Menteri Kebudayaan Fadli Zon menyambut baik putusan Pengadilan Tata Usaha Negara (PTUN) Jakarta yang menolak gugatan Koalisi Masyarakat Sipil Melawan Impunitas. Gugatan tersebut terkait pernyataannya mengenai peristiwa perkosaan massal pada kerusuhan Mei 1998.

Fadli Zon menyatakan bahwa putusan PTUN tersebut sudah sesuai dengan harapannya. “Saya pikir putusan itu sesuai dengan apa yang saya harapkan. Menurut pendapat saya memang tidak ada satu bukti yang mendukung adanya perkosaan massal pada 1998. Kalau ada perkosaan mungkin saja terjadi, tapi bukan state actor, bukan sistematis,” ujar Fadli Zon di Beijing, Minggu (26/4/2026) malam, seperti dikutip ANTARA.

PTUN Tolak Gugatan Koalisi Sipil

Sebelumnya, PTUN Jakarta pada 21 April 2026 menyatakan tidak dapat menerima gugatan yang diajukan oleh Koalisi Masyarakat Sipil Melawan Impunitas. Majelis hakim mengabulkan eksepsi tergugat mengenai kompetensi absolut, menegaskan bahwa PTUN Jakarta tidak berwenang mengadili perkara tersebut.

Majelis hakim menilai objek sengketa, yakni pernyataan Fadli Zon, tidak memenuhi unsur keputusan tata usaha negara. Hal ini karena pernyataan tersebut tidak menimbulkan akibat hukum yang konkret, individual, dan final.

Pandangan Fadli Zon Terkait Mei 1998

Fadli Zon sebelumnya menyampaikan pandangannya terkait kerusuhan Mei 1998 dalam sebuah podcast pada 10 Juni 2025 dan pernyataan resmi pada 16 Juni 2026. Dalam kesempatan tersebut, ia menyinggung laporan Tim Gabungan Pencari Fakta (TGPF) yang disebutnya tidak didukung bukti kuat.

Ia juga mengingatkan agar tidak “mempermalukan bangsa sendiri” dengan narasi yang tidak berdasar. “Peristiwa pemerkosaan pada 1998 itu bukan terstruktur, tetapi pelakunya kriminal, preman, dan sebagainya. Kita tidak ingin membelokkan sejarah. Saya juga sudah melakukan studi dan menulis buku soal ini,” jelasnya.

Fadli Zon menegaskan bahwa pernyataannya tidak berkaitan dengan proses penyusunan ulang buku sejarah oleh Kementerian Kebudayaan. “Itu tidak ada kaitannya dengan buku sejarah. Awalnya saya sampaikan di podcast dan sudah saya jelaskan di DPR secara gamblang,” katanya.

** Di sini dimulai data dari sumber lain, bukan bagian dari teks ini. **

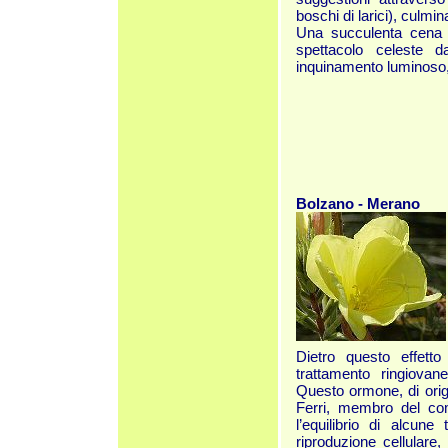
boschi di larici), culmin
Una succulenta cena pe
spettacolo celeste d
inquinamento luminoso, 
Bolzano - Merano
Dietro questo effetto
trattamento ringiovane
Questo ormone, di orig
Ferri, membro del comit
l’equilibrio di alcune 
riproduzione cellulare,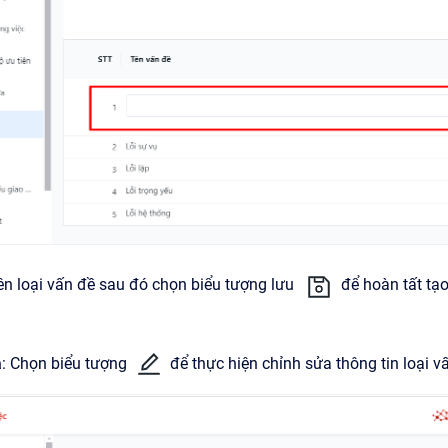
ên loại vấn đề sau đó chọn biểu tượng lưu
để hoàn tất tạo
a
: Chọn biểu tượng
để thực hiện chỉnh sửa thông tin loại v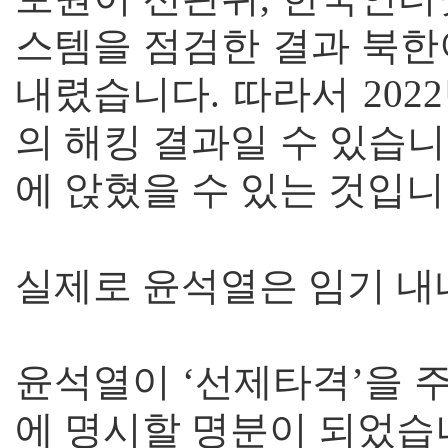
스템을 점검한 결과 북한
내렸습니다. 따라서 20
의 해킹 결과일 수 있습
에 앉혔을 수 있는 것입니
실제로 윤석열은 임기 내
윤석열이 ‘선제타격’을 
에 명시할 명분이 되었습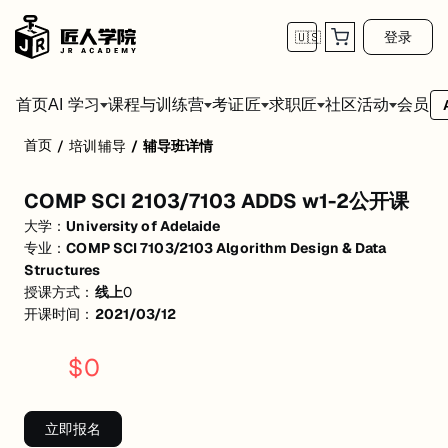
登录
🇺🇸
首页
会员
AI 学习
课程与训练营
考证匠
求职匠
社区活动
首页
/
培训辅导
/
辅导班详情
COMP SCI 2103/7103 ADDS w1-2公开课
COMP SCI 2103/7103 ADDS w1-2公开课
活动形式: 线上
大学：
University of Adelaide
开始日期: 2021/3/12
专业：
COMP SCI 7103/2103 Algorithm Design & Data
Structures
关联大学:
University of Adelaide
授课方式：
线上
0
开课时间：
2021/03/12
关联课程:
COMP SCI 7103/2103 Algorithm Design & Data Structures
匠人学院提供高质量的IT培训课程和Workshop，帮助学员掌握实用技
$
0
立即报名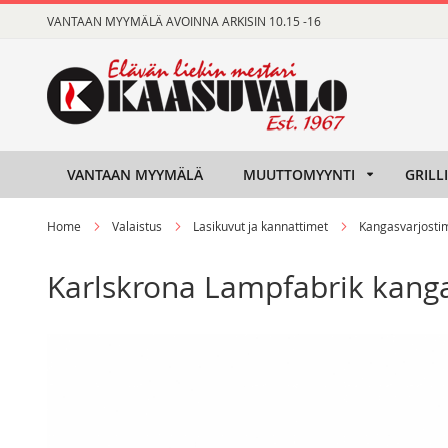
Skip
VANTAAN MYYMÄLÄ AVOINNA ARKISIN 10.15 -16
to
Content
VANTAAN MYYMÄLÄ
MUUTTOMYYNTI
GRILL
Home
Valaistus
Lasikuvut ja kannattimet
Kangasvarjosti
Karlskrona Lampfabrik kanga
Skip
Skip
to
to
the
the
end
beginning
of
of
the
the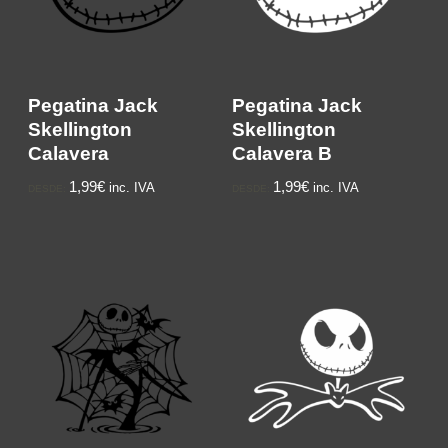
Pegatina Jack
Pegatina Jack
Skellington
Skellington
Calavera
Calavera B
1,99€
1,99€
inc. IVA
inc. IVA
DESDE:
DESDE: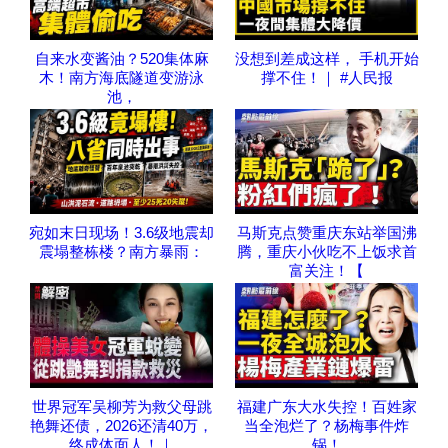
自来水变酱油？520集体麻
没想到差成这样， 手机开始
木！南方海底隧道变游泳
撑不住！｜ #人民报
池，
宛如末日现场！3.6级地震却
马斯克点赞重庆东站举国沸
震塌整栋楼？南方暴雨：
腾，重庆小伙吃不上饭求首
富关注！【
世界冠军吴柳芳为救父母跳
福建广东大水失控！百姓家
艳舞还债，2026还清40万，
当全泡烂了？杨梅事件炸
终成体面人！｜
锅！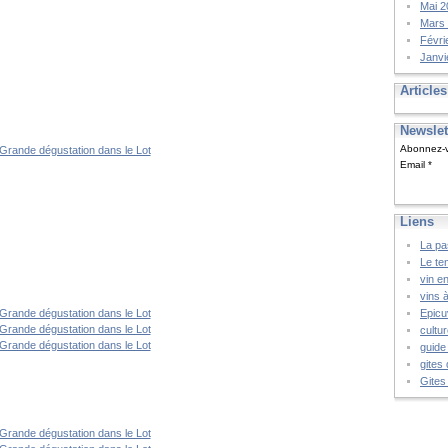
Mai 2
Mars
Févri
Janvi
Article
Newslet
Abonnez-vo
Email
Liens
La pa
Le te
vin e
vins 
Epicu
cultu
guide
gites 
Gites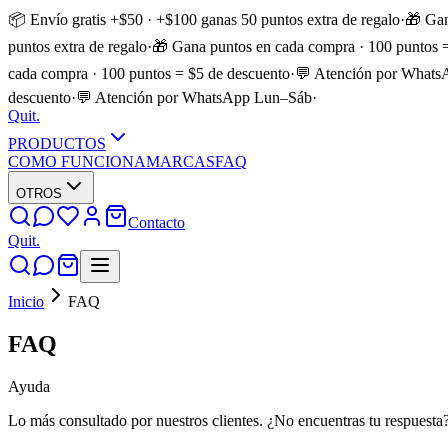
📦 Envío gratis +$50 · +$100 ganas 50 puntos extra de regalo
·
🎁 Gan
puntos extra de regalo
·
🎁 Gana puntos en cada compra · 100 puntos 
cada compra · 100 puntos = $5 de descuento
·
💬 Atención por What
descuento
·
💬 Atención por WhatsApp Lun–Sáb
·
Quit
.
PRODUCTOS
COMO FUNCIONA
MARCAS
FAQ
OTROS
Contacto
Quit
.
Inicio
FAQ
FAQ
Ayuda
Lo más consultado por nuestros clientes. ¿No encuentras tu respuest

Ia menambahkan, pemerintah tidak boleh membelokkan sejarah, namun tetap menilai tidak terdapat bukti hukum yang menunjukkan peristiwa tersebut sebagai tindakan yang terstruktur oleh negara. “Bahwa memang hal itu tidak terjadi, dan tidak ada bukti hukumnya. Tapi kalau pemerkosaannya, ya mungkin saja terjadi, tapi bukan seperti bayangan orang ketika bicara seperti ada aktor yang merencanakan isalnya seperti kejadian ‘Nanjin Massacre’ di China, ada ribuan perempuan diperkosa oleh tentara Jepang atau seperti perkosaan terhadap orang Bosnia oleh tentara Serbia, baru itu ‘state actor’ sementara kalau yang terjadi pada 1998 itu ‘riots’ (kerusuhan),” papar Fadli.

Gugatan Koalisi Masyarakat Sipil

Koalisi Masyarakat Sipil Melawan Impunitas mengajukan gugatan terhadap Fadli Zon ke PTUN Jakarta pada 11 September 2025. Gugatan ini dilayangkan karena koalisi menilai pernyataan Fadli menyangkal perkosaan massal Mei 1998 dan mendelegitimasi kerja TGPF.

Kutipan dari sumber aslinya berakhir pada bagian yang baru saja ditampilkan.